[ChatCharlene] From BERT to GPT-4, an NLP Engineer’s Perspective

Make sure your embeddings encode similarity the way you want them to

Charlene Chambliss is a senior software engineer at Aquarium Learning, where she’s working on tooling to help ML teams improve their model performance by improving their data. In addition to being an incredible engineer with an inspiring backstory, Charlene previously worked on NLP applications at Primer.AI. In this blog post, we interview Charlene about her experiences working with older models like BERT, and the perspective this gives her on the more recent wave of generative, RLHF-based LLMs (e.g. GPT-4 and LLaMA).

Could you talk a bit about what you worked on at Primer?

When I was at Primer, the main product, Analyze, analyzed raw news articles. We took in all the latest news, from news outlets both big and small, and we were trying to cluster them into discrete, structured “events.”

For example, “Tropical Storm Hilary hits southern California” — that’s an event. But identifying events is nontrivial, because every article will talk about this event differently, with different titles, vocabulary, focus, and so on. Also, what we humans think of as “an event” might span multiple days, or weeks, or months, so the event clustering problem is pretty challenging.

Much of my time at Primer was on the applied research side — training models, evaluating models, and setting them up to do model inference on the firehose of incoming documents. I worked on a bunch of different tasks: document-level classification, question-answering, relationship extraction, and named-entity recognition.

What does named entity recognition refer to?

Named-entity recognition (NER) is a classic NLP task that takes in a document and identifies the important “nouns” in the document text — for example, people, places, organizations and miscellaneous entities (like the name of a product, or a proposed legislation bill). So the goal was to be able to provide users with a list of entities associated with each event.

Who were your users?

The end users were mostly government analysts — they were responsible for monitoring some sort of key area, like “I need to know what’s going on in Pakistan today”, and could use the product as a source of “open-source intelligence” (OSINT). But you might imagine other sorts of users, like finance customers who need to monitor their portfolio companies, or anything tangentially related that might affect their stock prices. Anyone who might find it helpful to have the “pulse” on something.

What did a pre-GPT-era architecture look like?

Generally speaking, the older models had to be trained to do one specific task and that task only […] so from an architectural perspective, in the pre-GPT days, your LLM application would often be made up of a collection of different, independently trained models.

I think the number one difference between an older model like BERT vs today’s GPT-3.5 is that, generally speaking, the older models had to be trained to do one specific task and that task only. You could fine-tune a BERT model to do classification, or named entity recognition, or summarization, or what-have-you. But you couldn’t, for example, take a classification model and then start using it to do question-answering – fine-tuned weights weren’t transferable to other tasks.

If you wanted to do multiple tasks, you would have to train multiple models, each of which is its own distinct project, which will each take at least two weeks or so to be production-ready. The new models have been trained in a way that allows them to generalize to multiple different tasks, but at a slightly lower quality than if you had done a fine-tuned, dedicated model. (There are rumors that some of them ARE in fact multiple models, via the Mixture-of-Experts method, but those are still unverified!)

Effective real-world LLM applications actually are structured like this, drawing on multiple tasks. With Primer, for example, Analyze didn’t just do named-entity recognition; it also did the initial clustering of the documents, then within each cluster it was doing extractive summarization, document classification by topic, quote extraction, relationship extraction between entities, among other things.

So from an architectural perspective, in the pre-GPT days, your LLM application would often be made up of a collection of different, independently trained models. If GPT-3.5 had been available back then, it might have looked more like a series of API calls to a single catch-all model, where the tasks would be differentiated by prompts.

Could you also talk a bit more about the differences in upfront cost, between BERT and today’s off-the-shelf models?

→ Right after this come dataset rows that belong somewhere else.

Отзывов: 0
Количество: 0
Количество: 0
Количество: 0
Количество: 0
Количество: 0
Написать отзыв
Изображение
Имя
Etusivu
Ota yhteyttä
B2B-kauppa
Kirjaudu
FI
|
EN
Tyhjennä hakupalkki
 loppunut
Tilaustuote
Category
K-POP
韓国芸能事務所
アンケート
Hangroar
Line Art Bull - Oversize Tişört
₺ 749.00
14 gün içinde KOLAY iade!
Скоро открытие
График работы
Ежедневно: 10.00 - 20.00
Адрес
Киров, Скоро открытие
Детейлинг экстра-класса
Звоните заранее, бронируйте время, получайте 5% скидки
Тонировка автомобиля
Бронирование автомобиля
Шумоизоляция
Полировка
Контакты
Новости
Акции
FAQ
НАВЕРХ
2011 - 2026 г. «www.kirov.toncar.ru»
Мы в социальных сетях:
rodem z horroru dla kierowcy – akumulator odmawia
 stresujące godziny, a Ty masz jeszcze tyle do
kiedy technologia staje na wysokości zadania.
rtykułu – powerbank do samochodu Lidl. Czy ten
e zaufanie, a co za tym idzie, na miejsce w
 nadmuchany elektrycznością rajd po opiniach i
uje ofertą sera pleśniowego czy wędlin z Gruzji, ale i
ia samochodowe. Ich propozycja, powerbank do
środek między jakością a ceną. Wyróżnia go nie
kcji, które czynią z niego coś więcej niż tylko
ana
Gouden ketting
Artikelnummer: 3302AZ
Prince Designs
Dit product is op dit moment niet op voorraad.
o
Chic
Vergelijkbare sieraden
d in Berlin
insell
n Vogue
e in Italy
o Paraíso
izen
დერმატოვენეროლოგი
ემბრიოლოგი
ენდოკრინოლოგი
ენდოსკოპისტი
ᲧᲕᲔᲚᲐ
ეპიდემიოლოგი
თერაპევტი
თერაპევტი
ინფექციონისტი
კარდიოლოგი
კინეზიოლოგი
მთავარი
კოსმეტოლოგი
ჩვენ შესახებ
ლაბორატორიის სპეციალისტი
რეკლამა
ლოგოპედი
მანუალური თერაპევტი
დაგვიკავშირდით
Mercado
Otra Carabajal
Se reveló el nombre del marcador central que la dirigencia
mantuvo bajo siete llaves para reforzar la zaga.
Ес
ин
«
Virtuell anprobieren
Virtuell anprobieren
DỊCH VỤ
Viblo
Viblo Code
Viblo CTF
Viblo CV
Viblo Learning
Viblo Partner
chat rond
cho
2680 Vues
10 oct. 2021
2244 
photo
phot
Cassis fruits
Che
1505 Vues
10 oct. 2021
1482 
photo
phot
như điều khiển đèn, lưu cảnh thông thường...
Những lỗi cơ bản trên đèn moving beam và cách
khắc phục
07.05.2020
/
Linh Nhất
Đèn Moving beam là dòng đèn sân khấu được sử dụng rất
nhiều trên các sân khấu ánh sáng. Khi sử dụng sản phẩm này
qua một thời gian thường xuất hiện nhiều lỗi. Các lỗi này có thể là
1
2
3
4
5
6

Another big difference is that you don’t need your own inference infrastructure in order to use these new LLMs. When we were working with various fine-tuned BERT models, we’d have to figure out how to host them and run inference. At the time, there were maybe a few places starting to offer cloud hosting for ML inference workloads, but nothing like the ecosystem now.

Today you have HuggingFace, or Replicate, or tons of different places that allow you to just upload a model (or use an existing one) and ping their API for inference, without having to maintain your own infra for GPU-intensive workloads. As a result, today’s startups are able to build genuinely useful products with much smaller and less specialized teams.

You’d mentioned two weeks to spin up a model for production—what was the bulk of this time spent on?

The biggest thing was data labeling. If you wanted a model to determine whether something is a financial document or not, you’d need to get a dataset where you have X documents that are finance-related and Y documents that aren’t. Like the models themselves, datasets weren’t reusable – you’d need an entirely new set of labeled documents for a new class, like whether a document is clickbait.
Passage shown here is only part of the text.